Gagne de la cryptomonnaie GRATUITE en 5 clics et aide institut numérique à propager la connaissance universitaire >> CLIQUEZ ICI <<

CONCLUSION

Non classé

Aujourd’hui le Japon est un pays moderne, ultra-technologique, toujours à la pointe en matière de robotique et de nouvelles technologies. Difficile d’imaginer que les relations entre les hommes et les femmes sont encore ancrées dans une tradition passéiste, qui persiste à influencer le monde du travail et s’insinue dans les lois d’égalité des chances. Et pourtant, force est de constater que la séparation entre les mondes masculins et les mondes féminins est toujours importante et se ressent dans de nombreux éléments de la vie des Japonais.

L’étude de la place et le rôle de la femme au sein de sa société est capitale pour étudier le fonctionnement sociétal d’un pays, son évolution. Ainsi, il est d’autant plus révélateur d’aborder cette question par le biais de l’étude des médias, miroirs de la société contemporaine. C’est pourquoi nous nous sommes intéressés à un style de cinéma bien particulier, très représentatif, aux yeux des Occidentaux, du Japon : le cinéma d’animation.
Nous avons choisi de nous pencher sur le cas du réalisateur Miyazaki, cinéaste à succès dans son pays, mais également à renommée internationale. Il est intéressant, pour l’étude de l’impact sociétal que peut avoir un tel média, de savoir que ces films s’adressent non seulement à des enfants, mais attirent également des publics plus adultes.

Hayao Miyazaki aime représenter des femmes. Ce sont les femmes qui sont ses véritables héroïnes. L’analyse de ses personnages féminins nous a permis non seulement de voir quelle image de la femme le réalisateur souhaitait montrer, mais aussi quel rôle l’homme tenait par rapport à elle.

Ainsi, nous avons tenté, avec ce mémoire, de répondre à la question suivante : quelle image de la femme Hayao Miyazaki offre-t-il dans son cinéma ?

Les femmes dans le cinéma de Miyazaki sont des femmes indépendantes, courageuses, aux qualités viriles. Or, nous avons vu que dans le Japon traditionnel, les femmes appartenaient à la sphère intérieure : la famille, la maison, les enfants. Toutes leurs activités touchent à ces domaines. Ainsi, les médias leur offrent des magazines interpellant leurs seules préoccupations : la décoration, la cuisine, la mode, l’éducation. Les femmes sont traditionnellement tenues de se marier jeunes, entre vingt et vingt-cinq ans. Avant de se marier, elles ont quelques années de liberté, pour voyager, pour travailler. Mais ensuite vient l’appel du devoir, de leur « vrai » métier : mère et épouse.
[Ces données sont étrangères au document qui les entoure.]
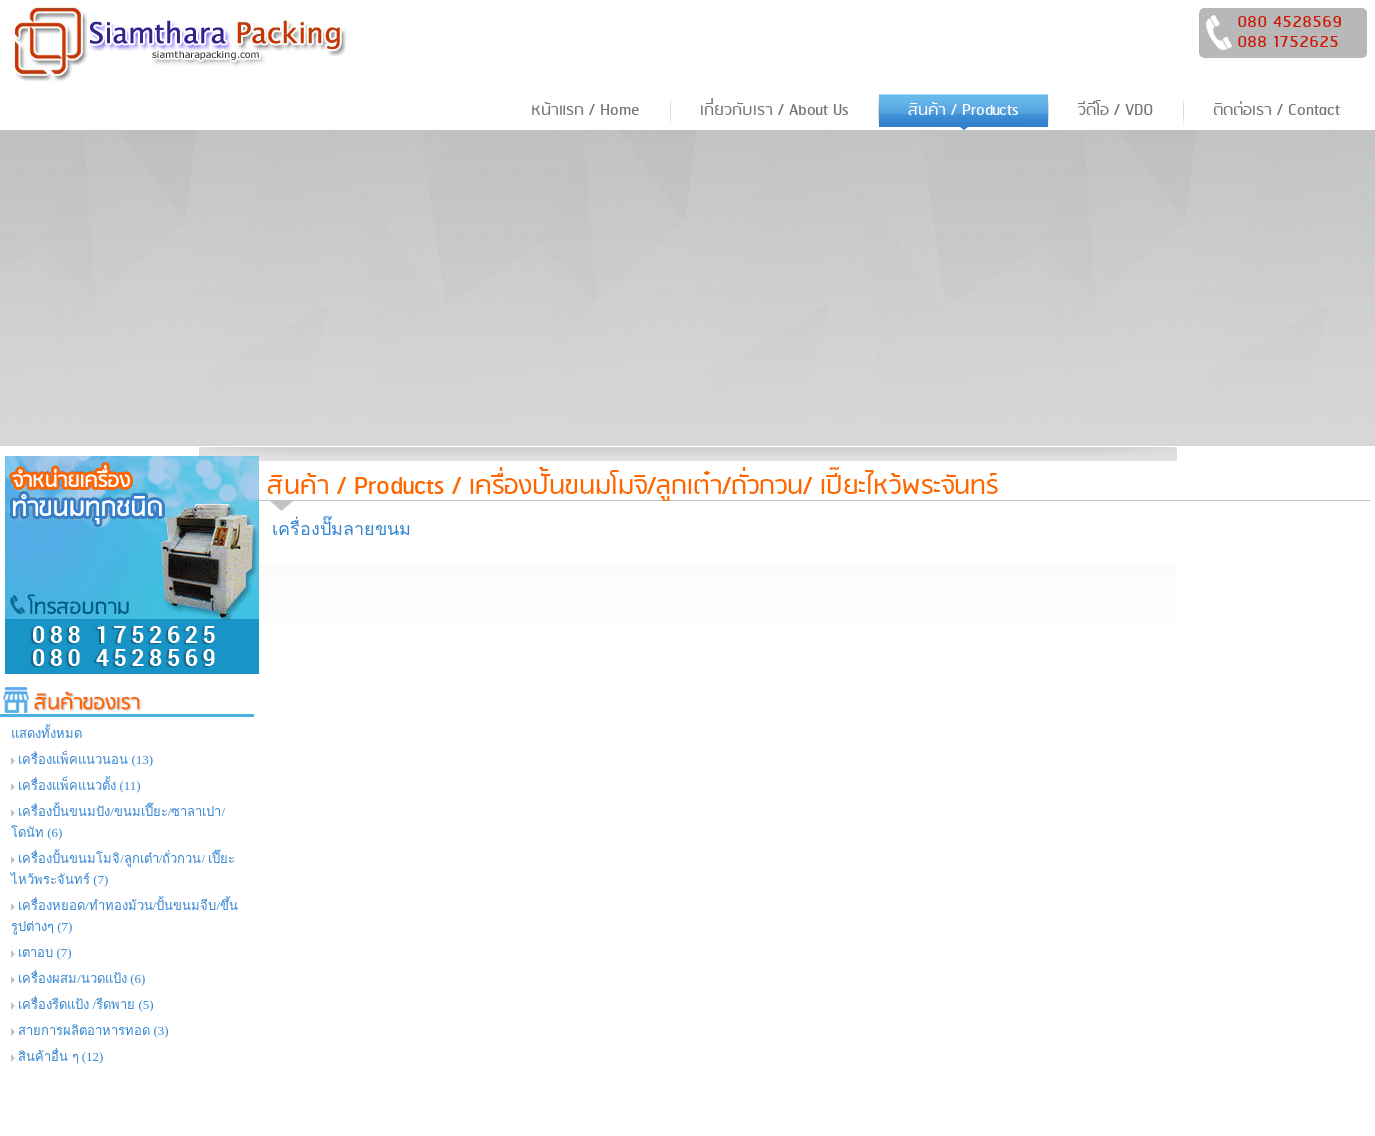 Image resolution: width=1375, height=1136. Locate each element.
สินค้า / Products (355, 486)
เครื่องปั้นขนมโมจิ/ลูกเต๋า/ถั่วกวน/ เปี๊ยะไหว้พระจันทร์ (733, 486)
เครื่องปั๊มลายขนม (341, 529)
Or, les femmes, dès les années 1980, commencent à souhaiter travailler plus longtemps, concilier leur vie de famille avec une vie plus complète, par le biais du travail. La révolution douce s’est immiscée au Japon à l’insu des hommes, qui ont encore aujourd’hui peine à prendre la mesure des évolutions de sa société.

Les femmes japonaises sont plus que jamais, actrices des temps modernes et de l’évolution de la société. Bien que le poids des traditions pèse encore bien lourd sur leurs épaules, les femmes japonaises ont été ces dernières années, en avance sur leurs compatriotes masculins. En avance, car elles sont désormais plus extraverties que les hommes ; elles ont également, et plus que les hommes, la possibilité de voyager, d’apprendre des langues étrangères. Elles se sont plus ouvertes au monde extérieur et leurs opportunités et choix de vie ont beaucoup augmenté ces dernières années. Certaines d’entre elles font aujourd’hui le choix de ne pas se marier, de ne pas avoir d’enfants, ou de continuer à travailler après le mariage, malgré une société qui fait toujours pression sur leurs primes obligations.

C’est cette liberté qu’ont les femmes de voyager, de s’intéresser aux autres cultures, et surtout leurs nouveaux choix, sans l’obligation, comme pour les hommes, d’assurer directement un revenu au foyer avec un bon travail en entreprise, qui nous permet de voir les femmes d’aujourd’hui comme des précurseurs des évolutions sociales.

Dans le Japon contemporain, nous pouvons donc considérer les femmes japonaises comme de véritables guides, face aux hommes ayant encore du mal à comprendre cette évolution surprenante, ce détachement des traditions précipité par les nouvelles exigences féminines. D’ailleurs les hommes sont souvent victimes dans ce nouveau fonctionnement de la société. Comme le dit Nilsy Desaint dans son ouvrage Mort du père et place de la femme au Japon, l’homme aujourd’hui semble répondre à trois impératifs : « obéissance à la mère quand il est jeune, à l’entreprise quand il est adulte, et à sa femme quand il est à la retraite » .(152)

Les hommes subissent de plus en plus de pressions, et le changement du statut des femmes et de leurs aspirations ne font que le déstabiliser. Ce dernier se réfugie alors dans les mondes virtuels, fuyant le travail où il passe le plus clair de son temps, et s’éloignant d’une femme qui ne se contente plus d’un rôle d’épouse traditionnel. Il en résulte une véritable perturbation psychologique chez les hommes, une crise des modèles menant à une remise en question identitaire.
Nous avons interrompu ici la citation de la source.